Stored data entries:
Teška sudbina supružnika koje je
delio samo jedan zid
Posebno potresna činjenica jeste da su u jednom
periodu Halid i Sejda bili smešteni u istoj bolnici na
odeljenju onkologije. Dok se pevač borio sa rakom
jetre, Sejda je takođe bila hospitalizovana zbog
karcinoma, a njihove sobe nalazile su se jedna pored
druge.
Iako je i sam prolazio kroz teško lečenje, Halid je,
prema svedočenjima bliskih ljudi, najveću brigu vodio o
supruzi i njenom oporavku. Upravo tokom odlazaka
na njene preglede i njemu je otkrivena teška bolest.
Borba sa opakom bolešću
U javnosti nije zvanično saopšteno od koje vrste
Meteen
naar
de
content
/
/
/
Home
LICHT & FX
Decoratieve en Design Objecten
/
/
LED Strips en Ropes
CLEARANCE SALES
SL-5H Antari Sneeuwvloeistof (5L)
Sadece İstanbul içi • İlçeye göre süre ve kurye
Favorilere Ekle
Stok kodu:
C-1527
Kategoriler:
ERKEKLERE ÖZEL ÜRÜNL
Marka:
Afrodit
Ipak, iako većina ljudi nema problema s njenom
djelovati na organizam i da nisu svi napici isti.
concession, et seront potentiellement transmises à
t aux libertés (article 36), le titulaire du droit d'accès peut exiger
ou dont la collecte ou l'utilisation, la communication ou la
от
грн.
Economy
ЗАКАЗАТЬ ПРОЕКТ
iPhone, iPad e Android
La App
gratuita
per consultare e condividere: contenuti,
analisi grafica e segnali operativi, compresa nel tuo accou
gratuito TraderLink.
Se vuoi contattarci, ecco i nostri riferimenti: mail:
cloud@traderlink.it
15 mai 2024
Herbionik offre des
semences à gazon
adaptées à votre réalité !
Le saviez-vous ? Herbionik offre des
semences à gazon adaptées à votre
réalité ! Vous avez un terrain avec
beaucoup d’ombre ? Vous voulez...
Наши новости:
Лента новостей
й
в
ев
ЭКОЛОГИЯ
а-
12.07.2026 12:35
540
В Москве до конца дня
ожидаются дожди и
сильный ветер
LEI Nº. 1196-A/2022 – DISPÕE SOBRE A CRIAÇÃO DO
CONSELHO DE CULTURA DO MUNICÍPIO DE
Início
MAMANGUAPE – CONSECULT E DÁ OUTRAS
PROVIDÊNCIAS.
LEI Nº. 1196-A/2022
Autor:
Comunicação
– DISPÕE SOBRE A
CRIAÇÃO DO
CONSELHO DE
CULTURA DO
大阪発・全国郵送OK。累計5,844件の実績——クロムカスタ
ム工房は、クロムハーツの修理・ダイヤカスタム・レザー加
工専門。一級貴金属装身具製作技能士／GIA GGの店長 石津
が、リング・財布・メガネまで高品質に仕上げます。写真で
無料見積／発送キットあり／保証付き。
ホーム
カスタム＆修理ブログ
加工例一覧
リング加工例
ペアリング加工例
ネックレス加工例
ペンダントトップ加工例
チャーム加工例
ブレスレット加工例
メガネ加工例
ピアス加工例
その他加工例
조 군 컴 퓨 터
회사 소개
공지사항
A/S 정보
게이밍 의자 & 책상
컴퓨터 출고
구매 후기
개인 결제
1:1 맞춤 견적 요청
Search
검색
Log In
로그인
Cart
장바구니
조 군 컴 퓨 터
==
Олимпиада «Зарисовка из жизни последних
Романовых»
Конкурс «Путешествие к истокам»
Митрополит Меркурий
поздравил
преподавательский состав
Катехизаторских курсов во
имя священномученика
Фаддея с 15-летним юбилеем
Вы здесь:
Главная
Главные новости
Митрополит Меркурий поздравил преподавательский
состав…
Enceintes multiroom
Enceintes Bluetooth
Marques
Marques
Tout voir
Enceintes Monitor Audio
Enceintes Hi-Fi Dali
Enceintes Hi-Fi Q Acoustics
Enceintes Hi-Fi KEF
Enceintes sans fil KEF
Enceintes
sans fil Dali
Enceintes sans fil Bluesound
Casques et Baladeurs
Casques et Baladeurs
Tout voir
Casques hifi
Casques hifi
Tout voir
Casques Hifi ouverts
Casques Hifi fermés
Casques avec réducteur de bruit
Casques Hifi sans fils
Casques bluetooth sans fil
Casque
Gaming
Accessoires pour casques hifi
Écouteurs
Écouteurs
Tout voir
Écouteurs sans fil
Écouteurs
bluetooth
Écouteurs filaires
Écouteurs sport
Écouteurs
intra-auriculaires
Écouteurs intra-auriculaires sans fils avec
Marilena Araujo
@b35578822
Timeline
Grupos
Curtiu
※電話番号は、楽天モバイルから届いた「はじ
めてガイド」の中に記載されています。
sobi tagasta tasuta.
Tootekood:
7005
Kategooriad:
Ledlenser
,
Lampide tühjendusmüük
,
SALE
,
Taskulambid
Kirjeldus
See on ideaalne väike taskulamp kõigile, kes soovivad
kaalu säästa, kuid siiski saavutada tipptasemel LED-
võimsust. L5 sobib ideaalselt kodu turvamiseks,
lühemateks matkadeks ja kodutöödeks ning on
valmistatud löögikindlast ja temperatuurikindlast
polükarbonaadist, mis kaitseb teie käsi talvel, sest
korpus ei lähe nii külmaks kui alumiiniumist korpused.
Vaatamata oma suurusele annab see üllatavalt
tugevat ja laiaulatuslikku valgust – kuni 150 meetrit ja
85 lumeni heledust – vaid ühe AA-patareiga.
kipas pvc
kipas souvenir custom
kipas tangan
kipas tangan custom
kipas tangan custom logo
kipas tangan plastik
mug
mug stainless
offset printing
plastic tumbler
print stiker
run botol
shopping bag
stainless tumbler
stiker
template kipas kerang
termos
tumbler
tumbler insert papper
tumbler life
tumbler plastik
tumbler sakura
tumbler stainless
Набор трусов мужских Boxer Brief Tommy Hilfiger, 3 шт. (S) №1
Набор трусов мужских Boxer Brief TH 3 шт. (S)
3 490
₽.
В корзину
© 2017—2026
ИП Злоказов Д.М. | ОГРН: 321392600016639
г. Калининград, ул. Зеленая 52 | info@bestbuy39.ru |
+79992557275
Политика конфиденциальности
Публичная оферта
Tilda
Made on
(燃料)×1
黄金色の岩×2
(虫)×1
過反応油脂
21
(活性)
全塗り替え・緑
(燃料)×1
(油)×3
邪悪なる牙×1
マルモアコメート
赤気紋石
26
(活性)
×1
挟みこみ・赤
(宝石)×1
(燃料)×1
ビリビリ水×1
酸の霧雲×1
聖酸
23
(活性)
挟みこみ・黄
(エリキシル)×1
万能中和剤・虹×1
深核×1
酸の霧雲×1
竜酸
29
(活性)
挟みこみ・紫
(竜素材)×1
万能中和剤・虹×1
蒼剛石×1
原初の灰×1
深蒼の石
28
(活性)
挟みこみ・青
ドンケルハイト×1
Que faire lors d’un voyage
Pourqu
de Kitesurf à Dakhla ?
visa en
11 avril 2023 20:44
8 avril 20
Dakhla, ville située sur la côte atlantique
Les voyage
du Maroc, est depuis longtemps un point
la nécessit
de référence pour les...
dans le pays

Problem: Show all lines in the entries above where the word "auriculaires" appears.

Problem solution:
intra-auriculaires
Écouteurs intra-auriculaires sans fils avec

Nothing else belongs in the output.